3.7 ERGMs¶

Models of networks that allow us to capture interdependencies, these are often known as exponential random graph model

Random Network Models:¶

Erdos-Renyi
- Useful for understanding thresholds and how networks come to exhibit certain features
- Miss many real-world features: e.g., clustering
other models link-by-link models
- Watts and Strogatz, Barabasi and Albert, Jackson and Rogers...
- Capture other features: clustering, degree distribution, correlation...
Stochastic Block Models
- Enrich Erdos-Renyi to allow for probabilities to depend on node characteristics, attributes(or on latent - unobserved characteristics)
Popular set of models: ERGMs and new ones: SERGMs/SUGMs
- flexible way to introduce various local features and dependencies
- estimated statistically

A pertinent form of statistical treatment would be one which deals with social configurations as wholes, and not with single series of facts, more or less artificially separated from the total picture.

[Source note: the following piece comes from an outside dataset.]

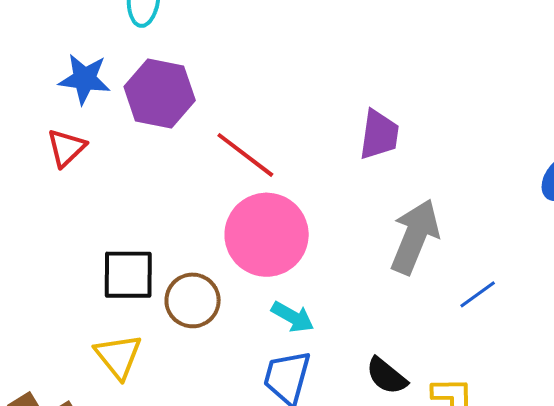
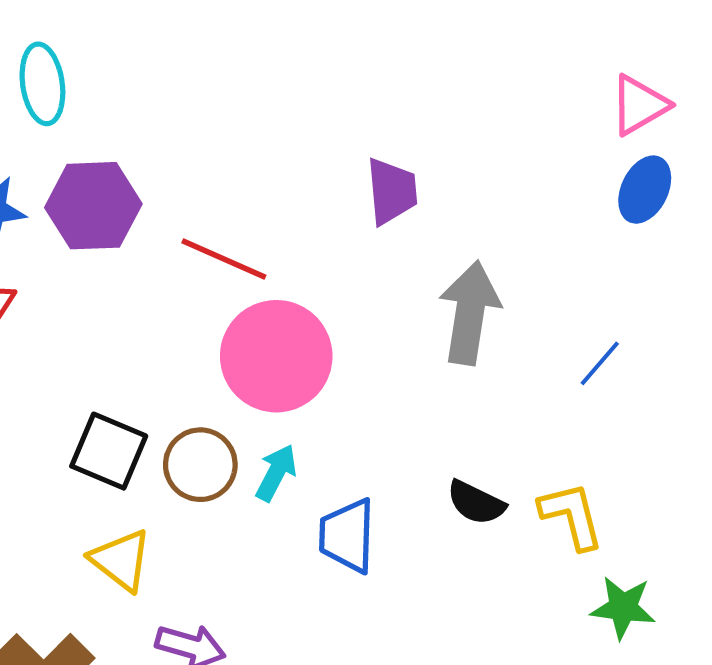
black square: (128, 275) -> (109, 451), turned 36
blue line: (478, 294) -> (600, 363), moved
cyan arrow: (293, 317) -> (276, 473), moved, turned -78

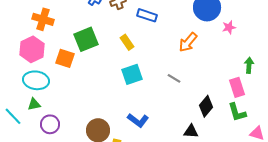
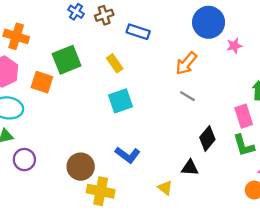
gray line: (174, 78) -> (187, 96), moved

Jacob Levy Moreno and Helen Hall Jennings, 1938

We're looking at social interactions and people are interrelated, we're not going to be able to look at just binary relationship diads.

Markov, $P^*$, ERGMs¶

The previous models not sufficient for fitting data with clustering or other dependencies or testing many social / economic theories
Link ij's probability could depend on presence of jk and ik
- The link between two individuals i and j could depend on the presence of a friend in common. Does j know k and i know k as well? That's something we want to capture, the difficult with this is, once we allow one link to depend on another link, then we open a Pandora's box, where now all the links could be inter-dependent. So everything gets put back together and so we have to specify all of the interdependencies.
But then things interlock and need to specify full interdependencies
Frank and Strauss(1986) $P*$ models (e.g. Wasserman and Pattison(1996))

p* and ERG Models¶

Example: (studied extensively by Strauss (86), Park and Newman (04,05), Chatterjee, Diaconis (11)...)
- Probability of a network depends on number of links
- Probability of a network also depends on number of triangles.

Example¶

Likelihood of link depends on node attributes
also depends on whether nodes have friends in common

ERGMs¶

Example: probability depends on: $\beta_LN_{links(g)} + \beta_TN_{triangles(g)}$

Want probability of network to depend on $\beta_LL(g) + \beta_TT(g)$

Exponentiate this formula($\beta_LL(g) + \beta_TT(g)$), so it's always going to be non-negative, it's a standard trick in statistics work with the exponential family:

Set $Pr(g)$ ~ $exp^{\beta_LL(g) + \beta_TT(g)}$

Theorem by Hammersly and Clifford(71): any network model can be expressed in the exponential family with counts of graph statistics.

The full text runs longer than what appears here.